Arguing today's litigation news

House Sues House.
Carnegie Hall accused real-estate developer Carnegie Properties of “brazen” brand theft, alleging the builder plastered the iconic name on luxury condos to juice sales; the Manhattan federal suit seeks an injunction and triple damages under the Lanham Act.

Crypto Fraud Hit.
The SEC charged Unicoin Inc. and three executives—including CEO Alex Konanykhin—with peddling an “asset-backed” token that never owned the promised gold or real estate, pulling in more than $100 million from retail investors; the complaint seeks disgorgement and officer bans.

₹109 B Damages Bid.
IHH Healthcare’s Northern TK Venture petitioned Tokyo District Court for up to ¥109.3 billion ($1.28 B) from Daiichi Sankyo, claiming the drug-maker torpedoed its attempt to boost a stake in India’s Fortis Healthcare; the next hearing is set for July 11.

Oklahoma Law On Ice.
A federal judge blocked Oklahoma’s new statute making illegal re-entry a state crime, finding the measure likely pre-empted by federal immigration authority; enforcement is paused while the suit by civil-rights groups proceeds.

THE DEAL

Wheelin' and dealin' today's corporate news

Nearmap Nabs itel.
Thoma Bravo-backed aerial-imagery firm Nearmap will acquire insurance-analytics outfit itel in a $1.3 B deal (debt included), adding claims-assessment tech used by all top-100 P&C carriers.

BioNTech’s UK Boost.
BioNTech inked an expanded partnership with the UK government, pledging up to £1.05 B ($1.33 B) for cancer-vaccine R&D facilities and clinical trials—part of its post-COVID diversification push.

BOILERPLATE

Firm News

Ukraine-Case Alum Lands.
Eric Herschmann, the ex-White House lawyer acquitted of FARA charges tied to Ukraine lobbying, has joined Foley Hoag as a litigation partner in D.C., bolstering its congressional-investigations bench.

Keller Jumps Ship.
John Keller—who quit DOJ after a high-profile dispute over campaign-finance prosecutions—has resurfaced at Ballard Spahr’s white-collar group, where he’ll focus on political-law compliance and trials.

School News

Deans v.
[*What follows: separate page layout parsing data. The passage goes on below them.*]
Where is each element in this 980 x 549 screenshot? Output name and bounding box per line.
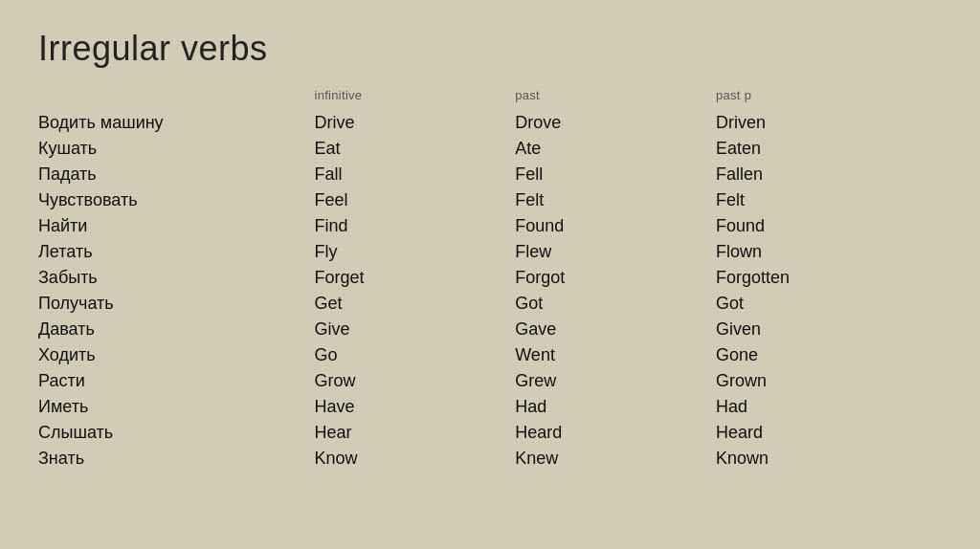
cell-russian: Забыть (38, 265, 314, 291)
cell-past_p: Fallen (716, 162, 942, 187)
table-row: КушатьEatAteEaten (38, 136, 942, 162)
cell-infinitive: Give (314, 317, 515, 342)
cell-infinitive: Drive (314, 110, 515, 136)
cell-past_p: Heard (716, 420, 942, 446)
cell-past: Had (515, 394, 716, 420)
cell-past_p: Felt (716, 187, 942, 213)
cell-infinitive: Have (314, 394, 515, 420)
table-row: ИметьHaveHadHad (38, 394, 942, 420)
cell-past: Felt (515, 187, 716, 213)
cell-infinitive: Hear (314, 420, 515, 446)
cell-past: Drove (515, 110, 716, 136)
cell-past: Forgot (515, 265, 716, 291)
cell-russian: Чувствовать (38, 187, 314, 213)
table-row: ЧувствоватьFeelFeltFelt (38, 187, 942, 213)
cell-russian: Ходить (38, 342, 314, 368)
cell-past_p: Known (716, 446, 942, 472)
cell-past: Grew (515, 368, 716, 394)
cell-past: Fell (515, 162, 716, 187)
page-title: Irregular verbs (38, 29, 942, 69)
table-row: НайтиFindFoundFound (38, 213, 942, 239)
cell-infinitive: Feel (314, 187, 515, 213)
table-row: ЗнатьKnowKnewKnown (38, 446, 942, 472)
table-row: СлышатьHearHeardHeard (38, 420, 942, 446)
cell-russian: Знать (38, 446, 314, 472)
header-russian (38, 88, 314, 110)
header-past-p: past p (716, 88, 942, 110)
cell-past: Gave (515, 317, 716, 342)
cell-past: Heard (515, 420, 716, 446)
cell-past_p: Given (716, 317, 942, 342)
cell-russian: Падать (38, 162, 314, 187)
cell-past: Found (515, 213, 716, 239)
cell-russian: Водить машину (38, 110, 314, 136)
table-row: ЛетатьFlyFlewFlown (38, 239, 942, 265)
cell-infinitive: Find (314, 213, 515, 239)
table-row: ХодитьGoWentGone (38, 342, 942, 368)
cell-infinitive: Forget (314, 265, 515, 291)
table-row: ПадатьFallFellFallen (38, 162, 942, 187)
cell-past_p: Grown (716, 368, 942, 394)
cell-past_p: Eaten (716, 136, 942, 162)
cell-past: Went (515, 342, 716, 368)
cell-past_p: Found (716, 213, 942, 239)
cell-russian: Слышать (38, 420, 314, 446)
cell-infinitive: Grow (314, 368, 515, 394)
cell-russian: Давать (38, 317, 314, 342)
cell-past_p: Forgotten (716, 265, 942, 291)
cell-russian: Получать (38, 291, 314, 317)
cell-russian: Летать (38, 239, 314, 265)
cell-infinitive: Know (314, 446, 515, 472)
page: Irregular verbs infinitive past past p В… (0, 0, 980, 549)
cell-infinitive: Go (314, 342, 515, 368)
cell-russian: Найти (38, 213, 314, 239)
header-past: past (515, 88, 716, 110)
cell-past_p: Gone (716, 342, 942, 368)
cell-past_p: Had (716, 394, 942, 420)
header-infinitive: infinitive (314, 88, 515, 110)
table-header-row: infinitive past past p (38, 88, 942, 110)
cell-past: Flew (515, 239, 716, 265)
cell-russian: Иметь (38, 394, 314, 420)
cell-infinitive: Eat (314, 136, 515, 162)
table-row: РастиGrowGrewGrown (38, 368, 942, 394)
cell-russian: Расти (38, 368, 314, 394)
table-row: Водить машинуDriveDroveDriven (38, 110, 942, 136)
cell-past: Got (515, 291, 716, 317)
cell-infinitive: Fly (314, 239, 515, 265)
cell-infinitive: Get (314, 291, 515, 317)
cell-past_p: Got (716, 291, 942, 317)
cell-infinitive: Fall (314, 162, 515, 187)
table-row: ДаватьGiveGaveGiven (38, 317, 942, 342)
table-row: ПолучатьGetGotGot (38, 291, 942, 317)
verb-table: infinitive past past p Водить машинуDriv… (38, 88, 942, 472)
cell-russian: Кушать (38, 136, 314, 162)
cell-past: Knew (515, 446, 716, 472)
cell-past_p: Driven (716, 110, 942, 136)
verb-table-container: infinitive past past p Водить машинуDriv… (38, 88, 942, 472)
cell-past_p: Flown (716, 239, 942, 265)
cell-past: Ate (515, 136, 716, 162)
table-row: ЗабытьForgetForgotForgotten (38, 265, 942, 291)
ABA.
Forty-three law-school deans slammed the ABA’s draft Standard 303 revisions that would double required experiential-learning credits to 12 and mandate at least three clinic/externship units, warning of “significant cost spikes” and curricular squeeze. Public comment closes June 30.

Clinic Tackles Lifers.
The University of Texas School of Law launched a Prison-Pipeline Clinic aimed at clemency for non-violent inmates serving life terms, partnering with Texas Defender Service; five petitions are already in the works for fall semester filings.